Si su sueño también es laborar en esta prestigiosa institución estadounidense, el doctor enumeró una serie de recomendaciones:

  • ​Sueñe a lo grande, cada meta cumplida comienza con un sueño.
  • Sea arriesgado: parte de la vida es confrontar problemas difíciles y superarlo, pero solo si uno es arriesgado.
  • Haga saltos pequeños para llegar a metas grandes. Por ejemplo, su meta grande es entrar a una carrera de Ingeniería. Entonces, metas pequeñas serían aplicar a universidades, prepararse para exámenes de admisión, estudiar con compañeros, hacer actividades extracurriculares, etc.
  • Aprenda a ser feliz, no todo es el estudio. Sea una persona balanceada, tanto mental, como física y socialmente.

  • No tenga miedo de preguntar cómo otras personas lograron sus sueños.

  • Haga contactos, no hay nada como escribir artículos científicos e ir a conferencias.

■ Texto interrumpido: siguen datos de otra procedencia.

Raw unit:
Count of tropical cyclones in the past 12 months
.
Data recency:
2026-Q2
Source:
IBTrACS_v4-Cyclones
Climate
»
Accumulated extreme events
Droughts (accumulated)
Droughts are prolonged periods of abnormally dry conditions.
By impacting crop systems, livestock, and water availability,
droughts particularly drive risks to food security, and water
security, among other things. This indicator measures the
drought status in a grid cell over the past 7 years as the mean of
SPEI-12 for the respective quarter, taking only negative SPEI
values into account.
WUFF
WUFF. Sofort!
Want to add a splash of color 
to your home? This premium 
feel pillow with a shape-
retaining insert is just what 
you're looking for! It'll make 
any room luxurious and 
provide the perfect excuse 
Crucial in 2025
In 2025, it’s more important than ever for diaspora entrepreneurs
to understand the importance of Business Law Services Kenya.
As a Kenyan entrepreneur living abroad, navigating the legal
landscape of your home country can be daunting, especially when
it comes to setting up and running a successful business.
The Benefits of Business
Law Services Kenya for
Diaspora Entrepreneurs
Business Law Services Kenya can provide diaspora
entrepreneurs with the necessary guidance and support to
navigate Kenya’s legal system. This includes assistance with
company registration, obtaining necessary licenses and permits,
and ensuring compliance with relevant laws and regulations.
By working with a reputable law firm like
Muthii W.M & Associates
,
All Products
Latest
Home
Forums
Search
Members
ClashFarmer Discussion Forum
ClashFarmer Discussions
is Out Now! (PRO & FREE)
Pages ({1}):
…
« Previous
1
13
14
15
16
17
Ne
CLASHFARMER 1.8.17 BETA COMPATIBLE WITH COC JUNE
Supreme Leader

  • Busque profesores de posgrado que tengan fondos de investigación.

  • Busque en línea qué trabajos hay en la NASA y vea si existe un campo de interés.

  • Tenga buenas amistades con metas similares.

  • Sea paciente. "Yo duré 22 años para llegar donde estoy".

  • Acepte burlas y negatividad y úselos como combustible. "Mucha gente en el colegio se reía de mis sueños. Ahora me río de ellos. Demostré que estaban totalmente equivocados y de mente cerrada", finalizó.

Sobre su relación con el país, Diego Fonseca confesó que extraña, sin duda, la cuchara y el sazón de Costa Rica: las chorreadas, casados, tamales y chifrijos. Además, echa de menos a su familia y amigos.